- [Exercise instructions]
Where a line in the material below has the string "usage", please report it.

- [The input]
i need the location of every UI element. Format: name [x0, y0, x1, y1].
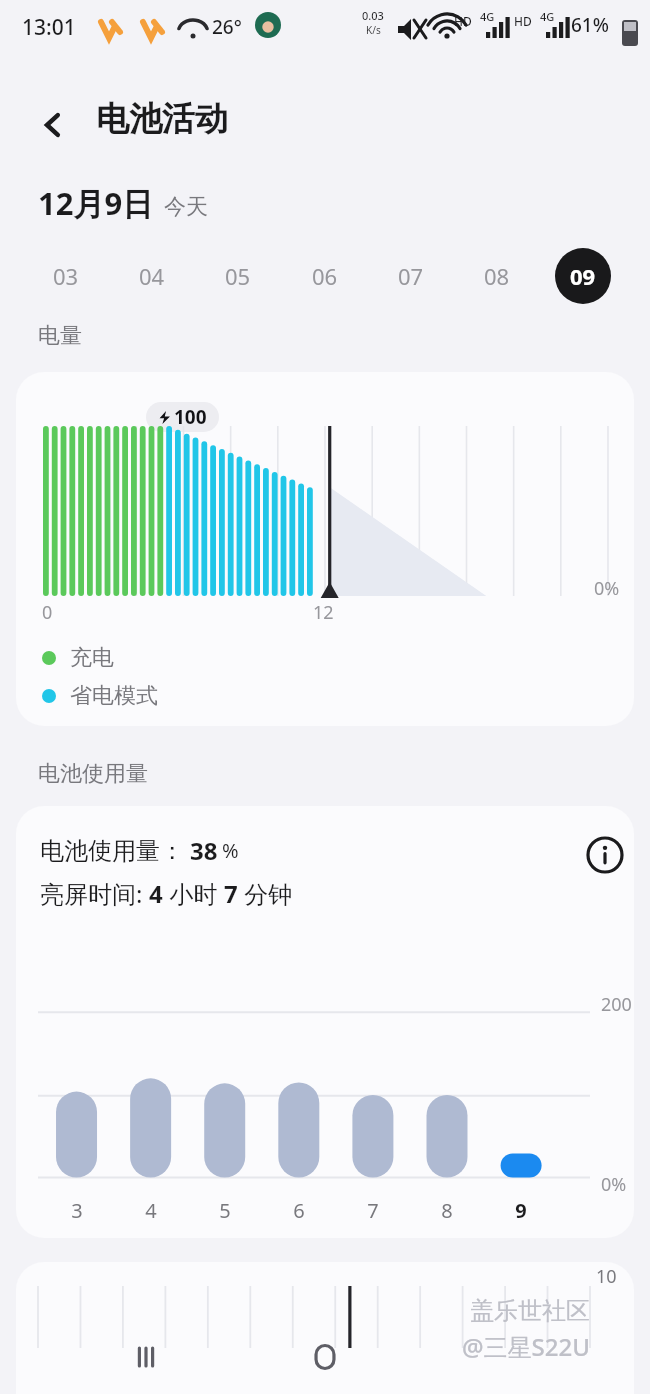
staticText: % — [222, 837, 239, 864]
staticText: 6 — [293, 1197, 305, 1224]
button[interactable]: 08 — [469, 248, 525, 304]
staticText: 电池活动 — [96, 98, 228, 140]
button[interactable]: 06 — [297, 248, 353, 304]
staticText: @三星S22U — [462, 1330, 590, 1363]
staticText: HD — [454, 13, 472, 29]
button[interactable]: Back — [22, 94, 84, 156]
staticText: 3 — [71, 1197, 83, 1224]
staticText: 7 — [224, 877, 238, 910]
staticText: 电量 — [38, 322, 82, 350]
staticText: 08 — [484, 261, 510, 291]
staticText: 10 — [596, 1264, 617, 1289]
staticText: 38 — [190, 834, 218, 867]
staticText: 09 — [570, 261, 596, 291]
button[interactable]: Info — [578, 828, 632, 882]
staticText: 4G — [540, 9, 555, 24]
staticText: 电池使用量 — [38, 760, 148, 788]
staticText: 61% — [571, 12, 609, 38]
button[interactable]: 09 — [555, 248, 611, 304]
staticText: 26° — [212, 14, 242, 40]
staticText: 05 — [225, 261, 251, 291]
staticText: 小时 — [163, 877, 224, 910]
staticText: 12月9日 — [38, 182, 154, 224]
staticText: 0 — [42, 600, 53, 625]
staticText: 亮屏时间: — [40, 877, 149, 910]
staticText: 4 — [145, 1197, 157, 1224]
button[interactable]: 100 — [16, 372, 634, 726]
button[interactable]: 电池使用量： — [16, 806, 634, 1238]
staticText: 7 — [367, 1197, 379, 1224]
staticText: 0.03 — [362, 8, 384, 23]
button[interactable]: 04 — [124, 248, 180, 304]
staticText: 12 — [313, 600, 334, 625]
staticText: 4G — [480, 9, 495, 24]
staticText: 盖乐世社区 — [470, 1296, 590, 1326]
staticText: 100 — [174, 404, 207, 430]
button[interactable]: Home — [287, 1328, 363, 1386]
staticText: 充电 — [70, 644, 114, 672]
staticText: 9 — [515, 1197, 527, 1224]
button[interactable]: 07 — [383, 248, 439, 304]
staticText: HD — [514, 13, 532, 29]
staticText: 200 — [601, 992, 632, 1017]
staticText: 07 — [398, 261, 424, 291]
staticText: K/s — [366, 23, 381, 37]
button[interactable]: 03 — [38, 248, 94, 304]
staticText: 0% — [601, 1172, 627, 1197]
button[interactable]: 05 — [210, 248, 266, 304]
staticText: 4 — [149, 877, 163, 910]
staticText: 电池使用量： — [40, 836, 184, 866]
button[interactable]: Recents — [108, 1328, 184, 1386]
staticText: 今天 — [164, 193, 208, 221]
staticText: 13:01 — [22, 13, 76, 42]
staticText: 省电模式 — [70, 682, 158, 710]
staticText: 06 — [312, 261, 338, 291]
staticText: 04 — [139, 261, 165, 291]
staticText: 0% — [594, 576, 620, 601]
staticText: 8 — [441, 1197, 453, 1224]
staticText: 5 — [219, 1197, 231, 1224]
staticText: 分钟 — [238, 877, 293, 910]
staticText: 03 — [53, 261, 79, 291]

==

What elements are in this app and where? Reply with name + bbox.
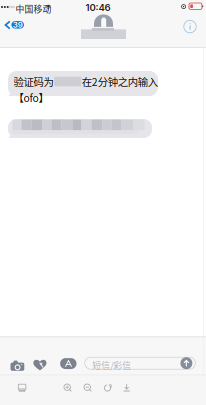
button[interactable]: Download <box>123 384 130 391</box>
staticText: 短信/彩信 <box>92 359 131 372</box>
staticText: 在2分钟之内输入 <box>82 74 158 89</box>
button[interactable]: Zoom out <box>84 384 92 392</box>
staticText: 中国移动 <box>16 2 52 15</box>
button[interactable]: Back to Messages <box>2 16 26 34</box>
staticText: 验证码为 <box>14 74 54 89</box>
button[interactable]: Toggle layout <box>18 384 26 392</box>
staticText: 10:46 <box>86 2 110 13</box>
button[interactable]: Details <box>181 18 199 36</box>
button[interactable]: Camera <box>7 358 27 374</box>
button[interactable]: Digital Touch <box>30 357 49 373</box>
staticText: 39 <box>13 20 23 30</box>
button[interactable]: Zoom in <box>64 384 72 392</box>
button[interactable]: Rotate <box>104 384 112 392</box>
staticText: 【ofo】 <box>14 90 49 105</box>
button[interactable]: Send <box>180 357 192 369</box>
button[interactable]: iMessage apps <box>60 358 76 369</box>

==

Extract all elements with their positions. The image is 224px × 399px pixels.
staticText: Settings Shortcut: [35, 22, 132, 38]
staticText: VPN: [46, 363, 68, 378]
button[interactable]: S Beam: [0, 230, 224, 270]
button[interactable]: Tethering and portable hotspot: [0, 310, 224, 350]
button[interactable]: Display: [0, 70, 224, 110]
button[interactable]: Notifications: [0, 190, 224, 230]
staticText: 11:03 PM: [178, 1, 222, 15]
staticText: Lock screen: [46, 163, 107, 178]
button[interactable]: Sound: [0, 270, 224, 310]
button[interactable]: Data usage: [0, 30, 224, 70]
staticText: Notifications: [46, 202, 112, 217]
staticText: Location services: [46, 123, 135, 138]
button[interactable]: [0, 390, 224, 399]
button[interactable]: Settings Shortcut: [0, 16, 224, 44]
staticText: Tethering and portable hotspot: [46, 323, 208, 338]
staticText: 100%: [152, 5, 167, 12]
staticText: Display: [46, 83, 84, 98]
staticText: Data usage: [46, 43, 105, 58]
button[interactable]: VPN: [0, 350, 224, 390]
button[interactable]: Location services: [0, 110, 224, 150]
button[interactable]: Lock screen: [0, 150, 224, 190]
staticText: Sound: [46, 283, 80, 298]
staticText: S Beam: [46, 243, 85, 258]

- [Task output]
button[interactable]: Data usage: [0, 30, 224, 70]
staticText: Data usage: [46, 43, 105, 58]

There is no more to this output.